(Saved entries)
-*-*-

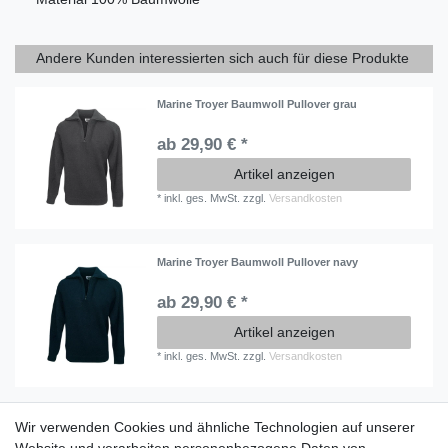
Andere Kunden interessierten sich auch für diese Produkte
Marine Troyer Baumwoll Pullover grau
ab 29,90 € *
Artikel anzeigen
*
inkl. ges. MwSt.
zzgl.
Versandkosten
Marine Troyer Baumwoll Pullover navy
ab 29,90 € *
Artikel anzeigen
*
inkl. ges. MwSt.
zzgl.
Versandkosten
Wir verwenden Cookies und ähnliche Technologien auf unserer
Information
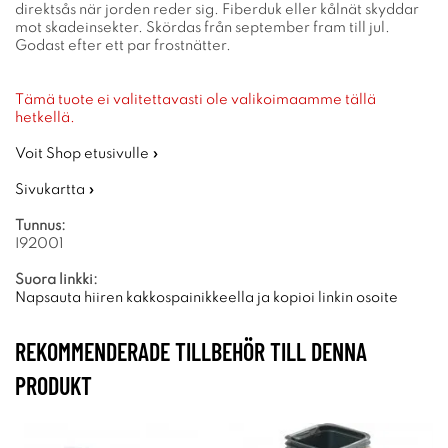
direktsås när jorden reder sig. Fiberduk eller kålnät skyddar
mot skadeinsekter. Skördas från september fram till jul.
Godast efter ett par frostnätter.
Tämä tuote ei valitettavasti ole valikoimaamme tällä
hetkellä.
Voit Shop etusivulle »
Sivukartta »
Tunnus:
I92001
Suora linkki:
Napsauta hiiren kakkospainikkeella ja kopioi linkin osoite
REKOMMENDERADE TILLBEHÖR TILL DENNA
PRODUKT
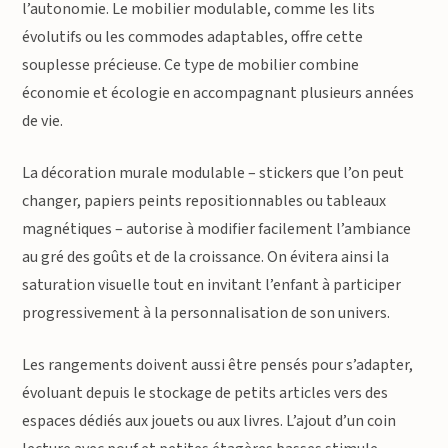
l’autonomie. Le mobilier modulable, comme les lits
évolutifs ou les commodes adaptables, offre cette
souplesse précieuse. Ce type de mobilier combine
économie et écologie en accompagnant plusieurs années
de vie.
La décoration murale modulable – stickers que l’on peut
changer, papiers peints repositionnables ou tableaux
magnétiques – autorise à modifier facilement l’ambiance
au gré des goûts et de la croissance. On évitera ainsi la
saturation visuelle tout en invitant l’enfant à participer
progressivement à la personnalisation de son univers.
Les rangements doivent aussi être pensés pour s’adapter,
évoluant depuis le stockage de petits articles vers des
espaces dédiés aux jouets ou aux livres. L’ajout d’un coin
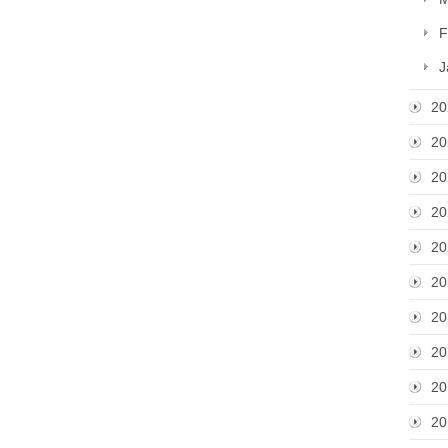
F
J
20
20
20
20
20
20
20
20
20
20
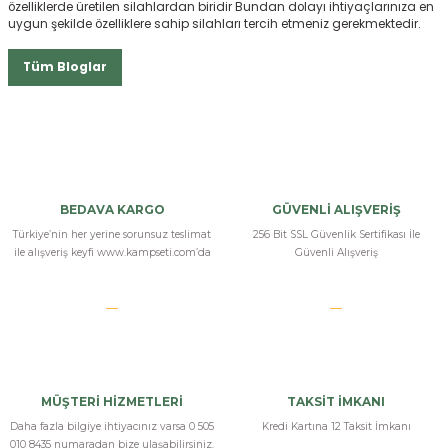
özelliklerde üretilen silahlardan biridir Bundan dolayı ihtiyaçlarınıza en
uygun şekilde özelliklere sahip silahları tercih etmeniz gerekmektedir.
Tüm Bloglar
BEDAVA KARGO
GÜVENLİ ALIŞVERİŞ
Türkiye’nin her yerine sorunsuz teslimat
256 Bit SSL Güvenlik Sertifikası İle
ile alışveriş keyfi www.kampseti.com’da
Güvenli Alışveriş
MÜŞTERİ HİZMETLERİ
TAKSİT İMKANI
Daha fazla bilgiye ihtiyacınız varsa 0 505
Kredi Kartına 12 Taksit İmkanı
010 8435 numaradan bize ulaşabilirsiniz.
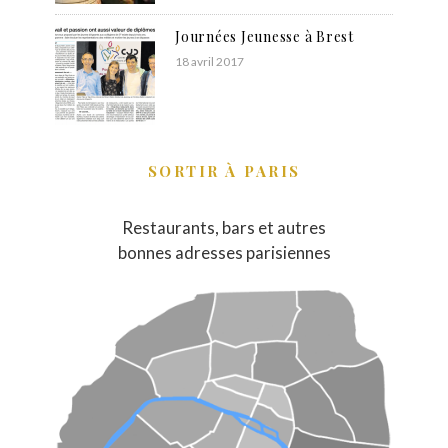
Journées Jeunesse à Brest
18 avril 2017
SORTIR À PARIS
Restaurants, bars et autres
bonnes adresses parisiennes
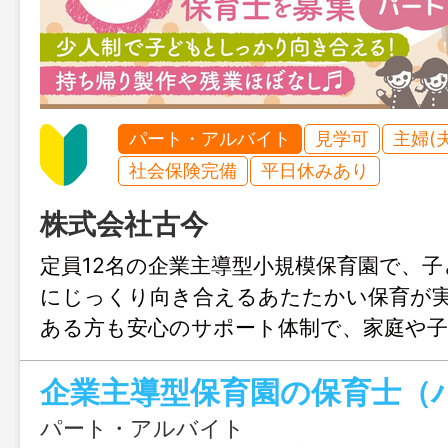
パート・アルバイト
見学可
主婦(
社会保険完備
平日休みあり
株式会社古今
定員12名の企業主導型小規模保育園で、
にじっくり向き合えるあたたかい保育が実
ある方も安心のサポート体制で、家庭や
がら無理なく働けます◎ 残業少なめ＆柔
企業主導型保育園の保育士（
力です！谷山駅からすぐ！おしゃれな園
トの調理員も募集中！
パート・アルバイト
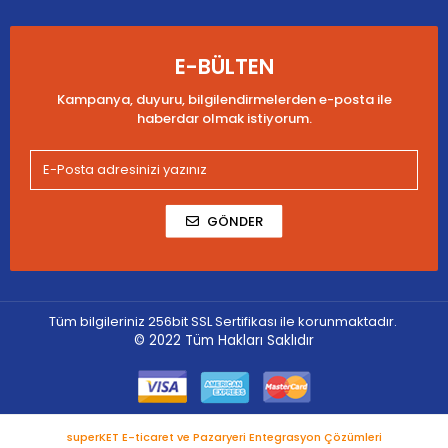
E-BÜLTEN
Kampanya, duyuru, bilgilendirmelerden e-posta ile
haberdar olmak istiyorum.
GÖNDER
Tüm bilgileriniz 256bit SSL Sertifikası ile korunmaktadır.
© 2022
Tüm Hakları Saklıdır
superKET E-ticaret ve Pazaryeri Entegrasyon Çözümleri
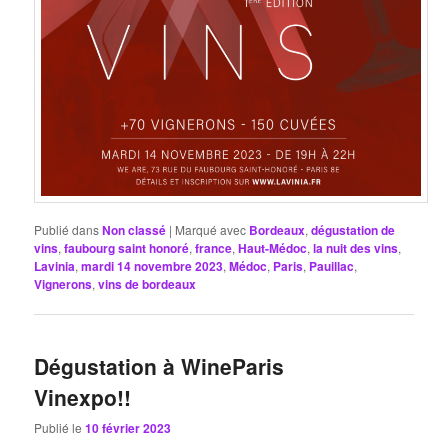
Publié dans
Non classé
|
Marqué avec
Bordeaux
,
dégustation de
vins
,
faubourg saint honoré
,
france
,
Haut-Médoc
,
la nuit des vins
,
Lavinia
,
mardi 14 novembre 2023
,
Médoc
,
Paris
,
Pauillac
,
Vignerons
,
vins de bordeaux
Dégustation à WineParis
Vinexpo!!
Publié le
10 février 2023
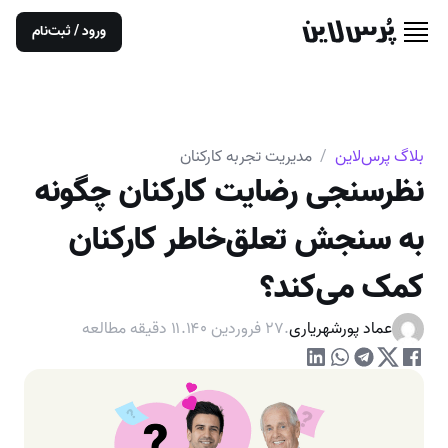
ورود / ثبت‌نام
بلاگ پرس‌لاین
/
مدیریت تجربه کارکنان
نظرسنجی رضایت کارکنان چگونه
به سنجش تعلق‌خاطر کارکنان
کمک می‌کند؟
عماد پورشهریاری
.
۲۷ فروردین ۱۴۰
.
۱۱
دقیقه مطالعه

-*-*-

Retype all the data exactly, please, without pictures.

_WRITTEN ANSWER_
Andere Kunden interessierten sich auch für diese Produkte
Marine Troyer Baumwoll Pullover grau
ab 29,90 € *
Artikel anzeigen
*
inkl. ges. MwSt.
zzgl.
Versandkosten
Marine Troyer Baumwoll Pullover navy
ab 29,90 € *
Artikel anzeigen
*
inkl. ges. MwSt.
zzgl.
Versandkosten
Wir verwenden Cookies und ähnliche Technologien auf unserer
Information
direktsås när jorden reder sig. Fiberduk eller kålnät skyddar
mot skadeinsekter. Skördas från september fram till jul.
Godast efter ett par frostnätter.
Tämä tuote ei valitettavasti ole valikoimaamme tällä
hetkellä.
Voit Shop etusivulle »
Sivukartta »
Tunnus:
I92001
Suora linkki:
Napsauta hiiren kakkospainikkeella ja kopioi linkin osoite
REKOMMENDERADE TILLBEHÖR TILL DENNA
PRODUKT
l’autonomie. Le mobilier modulable, comme les lits
évolutifs ou les commodes adaptables, offre cette
souplesse précieuse. Ce type de mobilier combine
économie et écologie en accompagnant plusieurs années
de vie.
La décoration murale modulable – stickers que l’on peut
changer, papiers peints repositionnables ou tableaux
magnétiques – autorise à modifier facilement l’ambiance
au gré des goûts et de la croissance. On évitera ainsi la
saturation visuelle tout en invitant l’enfant à participer
progressivement à la personnalisation de son univers.
Les rangements doivent aussi être pensés pour s’adapter,
évoluant depuis le stockage de petits articles vers des
espaces dédiés aux jouets ou aux livres. L’ajout d’un coin
F
J
20
20
20
20
20
20
20
20
20
20
özelliklerde üretilen silahlardan biridir Bundan dolayı ihtiyaçlarınıza en
uygun şekilde özelliklere sahip silahları tercih etmeniz gerekmektedir.
Tüm Bloglar
BEDAVA KARGO
GÜVENLİ ALIŞVERİŞ
Türkiye’nin her yerine sorunsuz teslimat
256 Bit SSL Güvenlik Sertifikası İle
ile alışveriş keyfi www.kampseti.com’da
Güvenli Alışveriş
MÜŞTERİ HİZMETLERİ
TAKSİT İMKANI
Daha fazla bilgiye ihtiyacınız varsa 0 505
Kredi Kartına 12 Taksit İmkanı
010 8435 numaradan bize ulaşabilirsiniz.
Journées Jeunesse à Brest
18 avril 2017
SORTIR À PARIS
Restaurants, bars et autres
bonnes adresses parisiennes
パート・アルバイト
見学可
主婦(
社会保険完備
平日休みあり
株式会社古今
定員12名の企業主導型小規模保育園で、
にじっくり向き合えるあたたかい保育が実
ある方も安心のサポート体制で、家庭や
がら無理なく働けます◎ 残業少なめ＆柔
企業主導型保育園の保育士（
力です！谷山駅からすぐ！おしゃれな園
トの調理員も募集中！
パート・アルバイト
E-BÜLTEN
Kampanya, duyuru, bilgilendirmelerden e-posta ile
haberdar olmak istiyorum.
GÖNDER
Tüm bilgileriniz 256bit SSL Sertifikası ile korunmaktadır.
© 2022
Tüm Hakları Saklıdır
superKET E-ticaret ve Pazaryeri Entegrasyon Çözümleri
Publié dans
Non classé
|
Marqué avec
Bordeaux
,
dégustation de
vins
,
faubourg saint honoré
,
france
,
Haut-Médoc
,
la nuit des vins
,
Lavinia
,
mardi 14 novembre 2023
,
Médoc
,
Paris
,
Pauillac
,
Vignerons
,
vins de bordeaux
Dégustation à WineParis
Vinexpo!!
Publié le
10 février 2023
ورود / ثبت‌نام
بلاگ پرس‌لاین
/
مدیریت تجربه کارکنان
نظرسنجی رضایت کارکنان چگونه
به سنجش تعلق‌خاطر کارکنان
کمک می‌کند؟
عماد پورشهریاری
.
۲۷ فروردین ۱۴۰
.
۱۱
دقیقه مطالعه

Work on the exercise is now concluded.